• Directions
The required answer is each line in the entries below where "others" occurs.

-*-

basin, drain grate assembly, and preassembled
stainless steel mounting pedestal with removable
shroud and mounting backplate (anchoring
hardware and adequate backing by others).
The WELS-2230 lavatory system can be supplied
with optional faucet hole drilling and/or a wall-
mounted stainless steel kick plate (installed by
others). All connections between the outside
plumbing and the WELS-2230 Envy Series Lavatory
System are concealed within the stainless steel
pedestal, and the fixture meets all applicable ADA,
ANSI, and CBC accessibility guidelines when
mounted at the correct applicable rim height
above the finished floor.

-*-

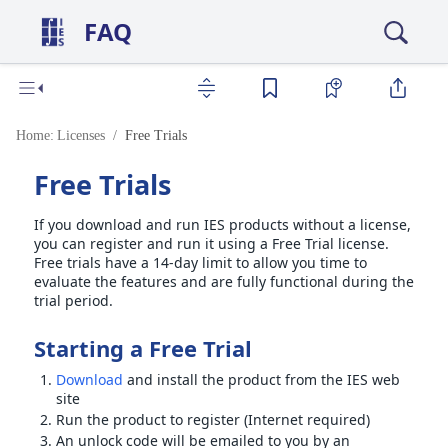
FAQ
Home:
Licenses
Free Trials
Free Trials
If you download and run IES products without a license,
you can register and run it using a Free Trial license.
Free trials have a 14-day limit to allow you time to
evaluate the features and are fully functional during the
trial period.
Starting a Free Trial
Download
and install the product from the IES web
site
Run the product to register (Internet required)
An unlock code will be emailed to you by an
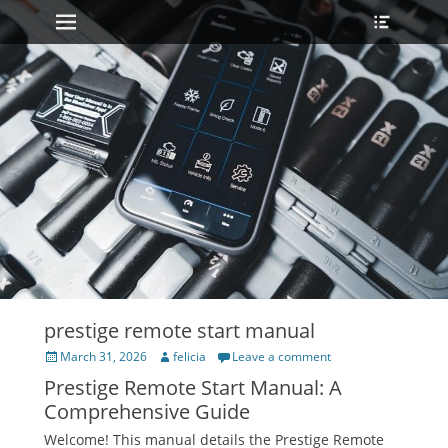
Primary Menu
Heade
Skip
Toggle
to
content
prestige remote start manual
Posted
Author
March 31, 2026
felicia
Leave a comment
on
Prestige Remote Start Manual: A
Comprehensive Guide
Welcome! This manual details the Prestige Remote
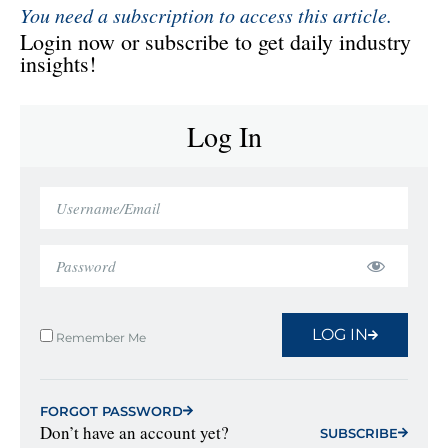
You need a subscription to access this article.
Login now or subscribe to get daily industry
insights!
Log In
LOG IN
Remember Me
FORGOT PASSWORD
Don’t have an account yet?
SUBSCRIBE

-*-

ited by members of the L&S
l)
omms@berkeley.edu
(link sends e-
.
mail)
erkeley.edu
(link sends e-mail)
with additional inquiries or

-*-

• Your solution
hardware and adequate backing by others).
others). All connections between the outside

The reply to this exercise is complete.